Hans Küng
Der Anfang aller Dinge
Naturwissenschaft und Religion
München-Zürich: Piper Verlag 4 2005
247 Seiten
ISBN: 3-492-04787-4
Hans Küng gelingt mit seinem Buch ein guter erster Überblick über das komplizierte Geflecht der gegenwärtigen Diskussionslage von Naturwissenschaft und Theologie. Ohne sich in Details zu verlieren, bietet er einen kenntnisreichen Gang durch einige der wichtigsten Gesprächsgebiete.

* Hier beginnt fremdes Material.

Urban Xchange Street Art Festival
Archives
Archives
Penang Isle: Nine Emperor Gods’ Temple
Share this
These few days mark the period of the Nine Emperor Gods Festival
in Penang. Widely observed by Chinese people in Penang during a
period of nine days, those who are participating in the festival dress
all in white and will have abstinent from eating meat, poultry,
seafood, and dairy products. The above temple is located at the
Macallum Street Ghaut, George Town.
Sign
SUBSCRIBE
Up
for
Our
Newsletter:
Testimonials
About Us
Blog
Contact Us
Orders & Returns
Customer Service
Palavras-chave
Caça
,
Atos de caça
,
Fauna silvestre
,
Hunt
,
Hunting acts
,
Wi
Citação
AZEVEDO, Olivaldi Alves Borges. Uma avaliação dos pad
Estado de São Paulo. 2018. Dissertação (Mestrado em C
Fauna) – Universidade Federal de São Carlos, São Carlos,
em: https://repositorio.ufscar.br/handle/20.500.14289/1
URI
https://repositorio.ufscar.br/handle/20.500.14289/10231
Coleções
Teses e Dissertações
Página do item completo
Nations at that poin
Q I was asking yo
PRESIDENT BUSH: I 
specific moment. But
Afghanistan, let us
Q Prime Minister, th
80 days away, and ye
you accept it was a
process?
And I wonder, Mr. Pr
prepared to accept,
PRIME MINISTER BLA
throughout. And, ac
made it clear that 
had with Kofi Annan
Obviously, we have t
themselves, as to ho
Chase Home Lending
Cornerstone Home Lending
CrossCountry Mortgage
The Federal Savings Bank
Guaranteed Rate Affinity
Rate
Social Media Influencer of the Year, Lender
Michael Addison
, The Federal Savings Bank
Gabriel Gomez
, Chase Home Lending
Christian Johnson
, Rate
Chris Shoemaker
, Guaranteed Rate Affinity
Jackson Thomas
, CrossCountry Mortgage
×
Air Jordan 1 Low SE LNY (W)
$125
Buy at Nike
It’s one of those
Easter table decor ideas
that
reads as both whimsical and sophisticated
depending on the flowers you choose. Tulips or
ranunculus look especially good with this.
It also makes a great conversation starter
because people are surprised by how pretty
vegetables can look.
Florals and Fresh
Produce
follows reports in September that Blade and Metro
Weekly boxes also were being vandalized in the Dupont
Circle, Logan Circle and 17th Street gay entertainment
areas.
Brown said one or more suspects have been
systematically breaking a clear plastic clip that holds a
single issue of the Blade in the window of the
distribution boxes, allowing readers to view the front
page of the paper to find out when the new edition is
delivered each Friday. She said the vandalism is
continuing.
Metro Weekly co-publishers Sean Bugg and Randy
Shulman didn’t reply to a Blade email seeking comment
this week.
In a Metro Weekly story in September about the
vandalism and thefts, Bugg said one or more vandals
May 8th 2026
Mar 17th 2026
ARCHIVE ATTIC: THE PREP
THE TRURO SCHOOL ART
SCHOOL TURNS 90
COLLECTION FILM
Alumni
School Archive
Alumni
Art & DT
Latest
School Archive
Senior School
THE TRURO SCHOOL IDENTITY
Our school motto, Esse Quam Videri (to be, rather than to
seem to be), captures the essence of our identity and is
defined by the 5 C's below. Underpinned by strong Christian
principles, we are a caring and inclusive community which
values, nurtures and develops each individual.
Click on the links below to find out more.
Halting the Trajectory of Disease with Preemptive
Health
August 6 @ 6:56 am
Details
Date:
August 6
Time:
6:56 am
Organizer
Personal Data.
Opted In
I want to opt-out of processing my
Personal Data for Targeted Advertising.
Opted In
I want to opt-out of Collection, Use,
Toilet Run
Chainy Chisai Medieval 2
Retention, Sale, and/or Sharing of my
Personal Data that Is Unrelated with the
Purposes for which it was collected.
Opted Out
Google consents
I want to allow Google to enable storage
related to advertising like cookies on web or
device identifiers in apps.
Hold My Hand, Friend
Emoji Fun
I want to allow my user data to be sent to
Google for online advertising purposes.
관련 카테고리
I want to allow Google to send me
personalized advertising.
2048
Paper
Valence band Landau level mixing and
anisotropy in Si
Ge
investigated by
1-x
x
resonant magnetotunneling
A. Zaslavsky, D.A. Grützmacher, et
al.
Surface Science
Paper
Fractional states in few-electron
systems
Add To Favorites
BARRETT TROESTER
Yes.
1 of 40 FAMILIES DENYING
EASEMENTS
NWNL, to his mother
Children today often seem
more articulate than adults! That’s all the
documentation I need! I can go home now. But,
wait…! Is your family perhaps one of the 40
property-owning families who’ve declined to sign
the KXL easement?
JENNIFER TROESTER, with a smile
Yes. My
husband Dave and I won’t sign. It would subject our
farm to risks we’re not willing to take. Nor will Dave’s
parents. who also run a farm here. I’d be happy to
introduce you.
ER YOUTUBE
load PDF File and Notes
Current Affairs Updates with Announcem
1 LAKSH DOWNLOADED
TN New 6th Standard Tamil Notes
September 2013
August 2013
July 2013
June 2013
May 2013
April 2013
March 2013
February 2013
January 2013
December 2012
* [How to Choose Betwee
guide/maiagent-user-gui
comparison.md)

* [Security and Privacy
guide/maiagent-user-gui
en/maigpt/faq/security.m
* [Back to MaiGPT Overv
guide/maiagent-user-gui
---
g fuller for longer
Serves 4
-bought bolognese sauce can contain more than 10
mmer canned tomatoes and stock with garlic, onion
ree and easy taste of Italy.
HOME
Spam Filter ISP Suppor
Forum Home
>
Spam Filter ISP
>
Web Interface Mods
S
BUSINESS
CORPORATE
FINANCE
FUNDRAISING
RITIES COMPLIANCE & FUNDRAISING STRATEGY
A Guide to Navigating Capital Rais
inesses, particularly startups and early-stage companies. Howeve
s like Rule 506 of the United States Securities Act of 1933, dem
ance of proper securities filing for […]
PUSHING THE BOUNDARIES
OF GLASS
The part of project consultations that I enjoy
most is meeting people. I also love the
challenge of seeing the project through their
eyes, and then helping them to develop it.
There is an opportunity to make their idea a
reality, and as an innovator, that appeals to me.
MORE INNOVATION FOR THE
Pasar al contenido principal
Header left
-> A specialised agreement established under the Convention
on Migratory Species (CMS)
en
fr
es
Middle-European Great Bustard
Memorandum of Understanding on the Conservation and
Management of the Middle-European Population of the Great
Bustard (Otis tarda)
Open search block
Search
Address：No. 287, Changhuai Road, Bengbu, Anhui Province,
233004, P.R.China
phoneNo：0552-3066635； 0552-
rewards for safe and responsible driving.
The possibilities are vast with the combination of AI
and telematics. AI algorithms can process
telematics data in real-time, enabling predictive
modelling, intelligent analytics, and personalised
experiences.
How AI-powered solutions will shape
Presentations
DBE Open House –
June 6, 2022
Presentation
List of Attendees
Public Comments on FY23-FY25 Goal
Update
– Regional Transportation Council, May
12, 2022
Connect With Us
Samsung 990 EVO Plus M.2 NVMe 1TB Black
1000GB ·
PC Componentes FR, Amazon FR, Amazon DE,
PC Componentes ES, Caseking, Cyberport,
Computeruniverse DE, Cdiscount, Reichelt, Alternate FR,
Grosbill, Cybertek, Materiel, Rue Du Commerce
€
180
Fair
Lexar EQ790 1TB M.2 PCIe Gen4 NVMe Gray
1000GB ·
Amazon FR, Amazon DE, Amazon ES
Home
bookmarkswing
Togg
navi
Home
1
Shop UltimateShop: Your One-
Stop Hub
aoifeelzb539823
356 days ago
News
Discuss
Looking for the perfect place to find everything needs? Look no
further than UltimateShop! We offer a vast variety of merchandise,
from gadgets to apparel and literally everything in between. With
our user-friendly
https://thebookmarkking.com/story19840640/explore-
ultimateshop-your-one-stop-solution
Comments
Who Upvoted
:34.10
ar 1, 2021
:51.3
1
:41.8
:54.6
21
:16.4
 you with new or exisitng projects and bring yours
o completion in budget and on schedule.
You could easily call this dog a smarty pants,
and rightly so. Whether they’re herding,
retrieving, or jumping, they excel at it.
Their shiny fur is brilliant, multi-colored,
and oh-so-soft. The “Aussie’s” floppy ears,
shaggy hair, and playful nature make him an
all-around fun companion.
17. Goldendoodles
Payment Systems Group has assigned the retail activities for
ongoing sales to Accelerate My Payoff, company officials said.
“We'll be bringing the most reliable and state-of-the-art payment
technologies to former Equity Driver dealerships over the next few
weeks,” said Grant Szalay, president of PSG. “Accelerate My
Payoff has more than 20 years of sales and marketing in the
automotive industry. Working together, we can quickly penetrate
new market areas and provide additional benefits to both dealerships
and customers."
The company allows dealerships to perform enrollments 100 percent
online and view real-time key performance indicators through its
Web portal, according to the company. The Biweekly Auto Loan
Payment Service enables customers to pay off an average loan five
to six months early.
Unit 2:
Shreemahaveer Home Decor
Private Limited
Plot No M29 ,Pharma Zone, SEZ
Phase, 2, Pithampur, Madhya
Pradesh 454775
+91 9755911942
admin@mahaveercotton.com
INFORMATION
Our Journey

Dabei kann man schon von der handbuchartigen Anlage des Buches her keine innovativen Impulse erwarten. Dafür bietet Küng einen äußerst gut verständlichen, essayartig geschriebenen Überblick. Er greift öfters auf eigene ältere Beiträge zurück, schreibt seine bekannten Positionen aber unter Einbeziehung aktueller Debattenbeiträge v.a. auch aus dem englischsprachigen Raum fort und bündelt sie in übersichtlicher Weise.
Insgesamt setzt Küng in seinen Überlegungen auf einen kritisch-konstruktiven Dialog mit den Forschungsergebnissen der Naturwissenschaften, in dem der je eigene Zugang von Theologie und Naturwissenschaft gewahrt bleibt, „in dem man jedoch in gegenseitiger Befragung und Bereicherung der Wirklichkeit als ganzer in allen ihren Dimensionen gerecht zu werden versucht“ (57). Wie so oft in seinen Schriften bemüht sich Küng auf diese Weise um die Versöhnung von Rationalität und christlichem Glauben und nimmt einmal mehr den Gestus des kirchenkritischen Aufklärers ein. Inhaltlich bewegt er sich aber durchweg im katholischen Mainstream und bräuchte sich keine Sorgen zu machen, mit diesem Buch auf irgendeinem römischen Index zu landen.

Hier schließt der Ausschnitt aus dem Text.